Start a Conversation

Unsolved

This post is more than 5 years old

DJ

1884

October 4th, 2013 10:00

Cannot mount recoverpoint Replicated datastores. VAAI issue? VNX7500

We have VAAI Primitive HardwareAcceleratedMove disabled on 2 of our esx clusters.  This corrected the issue covered below in my Feb forum post and in the recently released emc KB (attached as pdf) .

We have been unable to mount datastores replicated by Recoverpoint on the DR cluster.   We have tried using SRM and Manual methods.  The hosts try to mount the volumes, but are unable.  They act similar to when we have seen SCSI reserve issues on older setups.  Datastores appear and disappear from the host, and the vms cannot start.  HAMove disabled is the only difference between ESX clusters where RP/SRM works fine and this cluster in which it does not.  We have upgraded from 3.5 to 4.0 and replaced an RPA, still no luck.  Does anyone know if Recoverpoint will have issues with this VAAI primitive disabled? 

My earlier post on the VNX forum, containing the details on the VAAI issue:

Thanks!

2 Replies Latest reply: Feb 6, 2013 11:35 PM by Gearoid Griffin

SvMotion causes high latency, datastore connectivity loss. VAAI/RP issue?

This question is Not Answered.

spaceman Feb 6, 2013 5:14 PM

Brand new VNX installs, 2 separate datacenters, 12 node ESXi clusters on HP BL460cG8.  ESXi 5.0U1, RP 3.5SP1, VNX 7500 5.32.000.5.011, PP/VE 5.7 P02, Brocade 5300s with HP/Brocade modules, FOS 7.0.2.   Pretty standard stuff...

Getting datastore latency alarms, datastore connectivity alarms, general all around badness whenever we svmotion or clone.  Svmotion fails, users complain,  RP also loses connection to ports, LUNS.  Almost brings the whole datacenter to a halt, very scary. Acts much like SCSI reserve or APD...but we are mode 4 ALUA, VAAI. 

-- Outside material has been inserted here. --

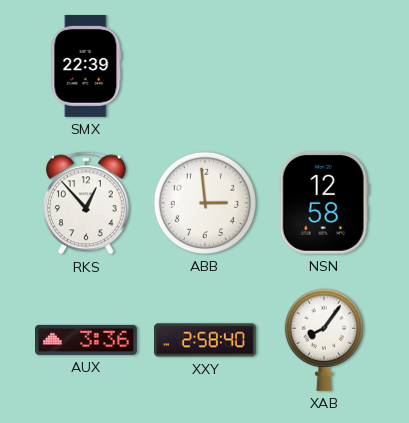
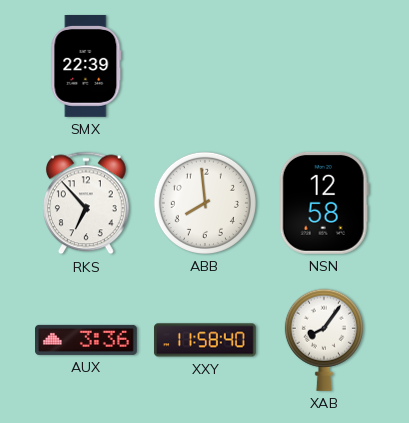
RKS: 12:53 -> 6:53
ABB: 2:59 -> 7:59
XXY: 2:58 -> 11:58
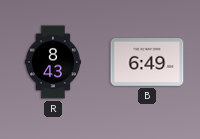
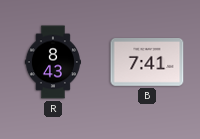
B: 6:49 -> 7:41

I've seen some blog entries on this with older Block OE, but I thought all of this was resolved in current block OE and splitter code.  Does anyone know where all this stands and what needs to be done to prevent this from occurring, if this is in fact what I assume it to be?

TIA!

  • 473 Views
  • Tags: none (add) vnx

Content tagged with vnx

, vnx7500

Content tagged with vnx7500

Average User Rating

0

(0 ratings)

·         1. Re: SvMotion causes high latency, datastore connectivity loss. VAAI/RP issue?

Sushant Gulati Feb 6, 2013 9:50 PM (in response to spaceman)

Can you provide some ESX logs which may help pinpoint the issue?

o    Report Abuse

o    Like Show 0 Likes (0)

·         2. Re: SvMotion causes high latency, datastore connectivity loss. VAAI/RP issue?

Gearoid Griffin Feb 6, 2013 11:35 PM (in response to Sushant Gulati)

Sooo more than likely you are hitting a newly documented issue emc313487

May not be customer viewable yet, but it will be shortly (its just going through final approval)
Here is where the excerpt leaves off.